CMPS 335 Advanced Web Publishing
Perl and CGI Programming
Regular Expressions
One of the greatest strengths of Perl is its powerful text
manipulation capabilities. For manipulating strings and pattern
matching, Perl is the easiest and the most powerful language.
Regular expressions can be used to describe and create patterns, from the
simplest to the most complex. You can use a regular expression to
search a string for any pattern, and possibly, replace it with another
pattern. The term "regular" in regular expressions is somewhat
misleading. In addition to their extraordinary capabilities,
regular expressions usually look strange, complex, and intimidating.
Elements of Regular Expressions
A regular expression is a string of characters consisting
of meta-characters, regular characters, and patternmodifiers.

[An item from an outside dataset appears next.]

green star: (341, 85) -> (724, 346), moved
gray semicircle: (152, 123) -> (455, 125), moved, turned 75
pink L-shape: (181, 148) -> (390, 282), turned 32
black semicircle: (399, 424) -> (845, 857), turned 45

Building blocks of regular expressions are atoms. An
atom is any single item in a pattern and it can be any of the following:
- A single character or digit
- A meta character
- An octal or hexadecimal code (such as \o74,\xFF)

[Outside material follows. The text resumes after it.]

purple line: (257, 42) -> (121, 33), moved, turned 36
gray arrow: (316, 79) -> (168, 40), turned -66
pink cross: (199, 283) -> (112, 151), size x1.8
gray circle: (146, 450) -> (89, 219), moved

- A regular expression enclosed in parentheses
- A list of atoms enclosed in square brackets
- A back reference to a previous pattern match
Meta-Characters
A meta-character is a character with special meaning used to
build a regular expression. Meta-characters allow you to
match just the character or characters you want. Some of the
meta-characters are listed below:
Meta-Characters and Their Functions
--------------------------------------------------------------
\ (escape) Do not interprete the following meta-character
| Match either of the alternatives
( ) Match or create a single expression or atom
[ ] Match one of the enclosed atoms (atom alternatives)
{m,} Match at least m times
{m} Match exactly m times
{m,n} Match at least m and at most n times
* Match an atom zero or more times, same as {0,}
+ Match an atom one or more times, same as {1,}
? Match an atom zero or one time, same as {0,1}
^ Match an atom at the beginning of a string
$ Match an atom at the end of a string
. Match any single character
\d Match a digit (equivalent to [0-9])
\D Match a non-digit
\f Form feed
\n New line
\r Carriage return
\t Tab
\w Match word (an alphanumeric character or
the underscore (equivalent to [a-zA-Z0-9])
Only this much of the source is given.